Tres veces al año el olor del Sinú viajaba desde el puerto del corregimiento Mateo Gómez, en el Sinú Medio, a mi casa en Montería en la mochila de tela del abuelo. A su figura alta, detenida en la puerta de entrada, vestida de pantalón caqui, camisa blanca de manga larga y sombrero vueltiao, la precedía el olor penetrante y dulzón del río que desde entonces recuerdo.

Los regalos del abuelo, frutos, lo sembraron sus manos de campesino; las mecedoras mariapalito las elaboraron sus manos de ebanista. La carpintería la aprendió de Leonidas, hermano de su padre biológico. Fue lo único que heredó de la oligarca familia Padrón. 

La historia es triste. Aurora Morelo, Lola, era una mulata espigada, de cabello crespo, labios carnosos y ojos aceituna, que trabajaba como servidumbre en la casa de Félix Padrón. 

El amor clandestino creció como enredadera de tallos largos y hojas acorazadas y parió flores campanudas, moradas. Cuando el patrón de la casa supo que estaba embarazada la echó y le negó el apellido al niño. Lola bautizó a Esteban con el suyo, no miró hacia atrás y se quedó a vivir en una casa humilde en Mateo Gómez.
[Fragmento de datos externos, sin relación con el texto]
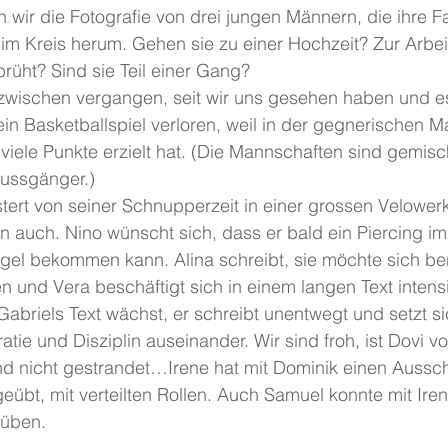
n wir die Fotografie von drei jungen Männern, die ihre F
im Kreis herum. Gehen sie zu einer Hochzeit? Zur Arbei
rüht? Sind sie Teil einer Gang?
zwischen vergangen, seit wir uns gesehen haben und es
ein Basketballspiel verloren, weil in der gegnerischen M
iele Punkte erzielt hat. (Die Mannschaften sind gemisch
Fussgänger.)
stert von seiner Schnupperzeit in einer grossen Velowerk
 auch. Nino wünscht sich, dass er bald ein Piercing im
gel bekommen kann. Alina schreibt, sie möchte sich ber
 und Vera beschäftigt sich in einem langen Text intens
briels Text wächst, er schreibt unentwegt und setzt sic
e und Disziplin auseinander. Wir sind froh, ist Dovi von
nicht gestrandet…Irene hat mit Dominik einen Ausschn
übt, mit verteilten Rollen. Auch Samuel konnte mit Iren
 üben.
Nunca se asumió víctima. La bisabuela Lola no pensaba en términos de patriarcado y pobreza.

Tiempo después arribó en una embarcación por el caño Bugre, afluente del río Sinú, un hombre rubio y blanco, un “mono colorao”, como lo llamaron en el puerto. El hombre, de apellido Triana, enamoró a Lola. Tuvieron tres hijos varones: Ramón, Cristóbal y César, y dos mujeres, Argénida y Manuela. 
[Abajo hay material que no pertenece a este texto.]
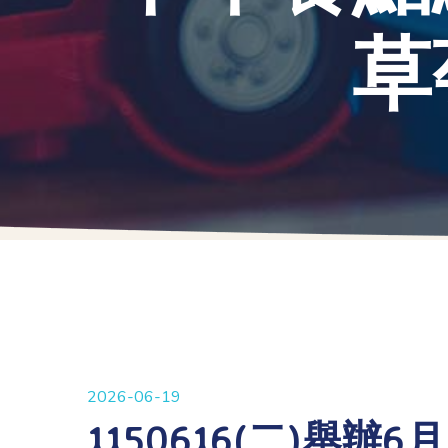
草
2026-06-19
1150616(二)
Los hermanos menores de Esteban siguieron los pasos del navegante y se fueron a vivir río arriba, al municipio de Tierralta. Recorrieron el cerro Murrucucú y los cauces de los ríos Manso, Tigre, Esmeralda y Verde, para talar madera que bajaban en forma de barcazas por el Sinú hasta Montería. 

El abuelo Esteban, como podía, les compraba los troncos enormes de cedro, roble, caoba y, el que más le gustaba, abarco amarillo, con los que construía las carrocerías de los buses de colores que recorrían los caminos de Córdoba, canoas y maripalitos. 

Los viajes de ida y vuelta de los Triana dibujaron en la memoria de Esteban las riquezas del Paramillo, donde nace el río Sinú, el hogar de la danta, el mayor mamífero terrestre de Sudamérica que puede medir hasta 2,5 metros de largo y pesar trescientos kilogramos.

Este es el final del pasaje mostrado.